[TASK PROMPT] All lines in the data below carrying the string "Schule" are to be located and copied.

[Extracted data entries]
---

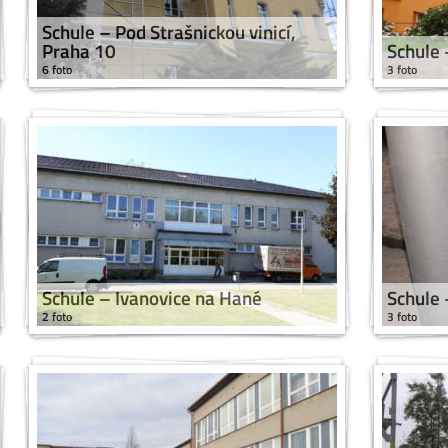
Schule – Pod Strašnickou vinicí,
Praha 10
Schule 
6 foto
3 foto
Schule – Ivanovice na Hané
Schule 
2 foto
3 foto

---

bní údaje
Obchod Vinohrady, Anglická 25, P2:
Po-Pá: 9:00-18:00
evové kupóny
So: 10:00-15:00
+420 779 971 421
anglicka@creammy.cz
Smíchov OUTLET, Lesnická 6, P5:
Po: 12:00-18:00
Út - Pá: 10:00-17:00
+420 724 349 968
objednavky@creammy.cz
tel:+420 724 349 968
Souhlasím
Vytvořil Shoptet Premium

---

[YOUR RESPONSE]
Schule – Pod Strašnickou vinicí,
Schule 
Schule – Ivanovice na Hané
Schule 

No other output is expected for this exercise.